## Exercise brief:
Extract the text of every entry below exactly; leave images out.

## Data for analysis:
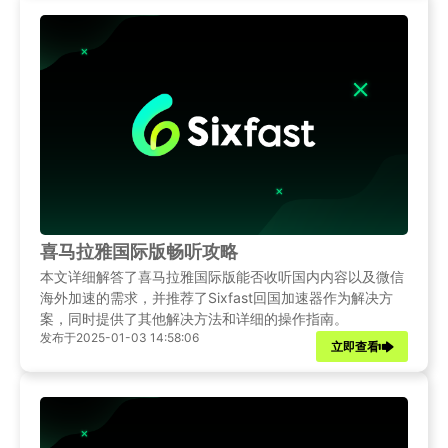
喜马拉雅国际版畅听攻略
本文详细解答了喜马拉雅国际版能否收听国内内容以及微信
海外加速的需求，并推荐了Sixfast回国加速器作为解决方
案，同时提供了其他解决方法和详细的操作指南。
发布于2025-01-03 14:58:06
立即查看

## Response to the exercise:
喜马拉雅国际版畅听攻略
本文详细解答了喜马拉雅国际版能否收听国内内容以及微信
海外加速的需求，并推荐了Sixfast回国加速器作为解决方
案，同时提供了其他解决方法和详细的操作指南。
发布于2025-01-03 14:58:06
立即查看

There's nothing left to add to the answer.